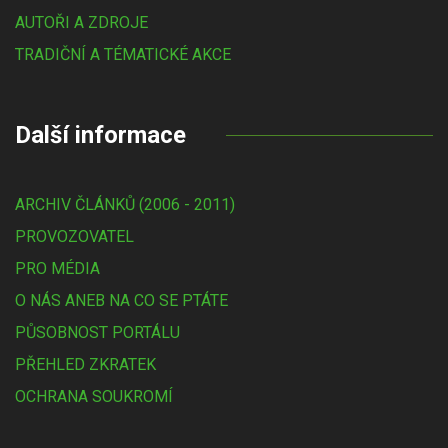
AUTOŘI A ZDROJE
TRADIČNÍ A TÉMATICKÉ AKCE
Další informace
ARCHIV ČLÁNKŮ (2006 - 2011)
PROVOZOVATEL
PRO MÉDIA
O NÁS ANEB NA CO SE PTÁTE
PŮSOBNOST PORTÁLU
PŘEHLED ZKRATEK
OCHRANA SOUKROMÍ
........
**What you need to do**
For this exercise, output the records exactly but omit their pictures.

**Output**
AUTOŘI A ZDROJE
TRADIČNÍ A TÉMATICKÉ AKCE
Další informace
ARCHIV ČLÁNKŮ (2006 - 2011)
PROVOZOVATEL
PRO MÉDIA
O NÁS ANEB NA CO SE PTÁTE
PŮSOBNOST PORTÁLU
PŘEHLED ZKRATEK
OCHRANA SOUKROMÍ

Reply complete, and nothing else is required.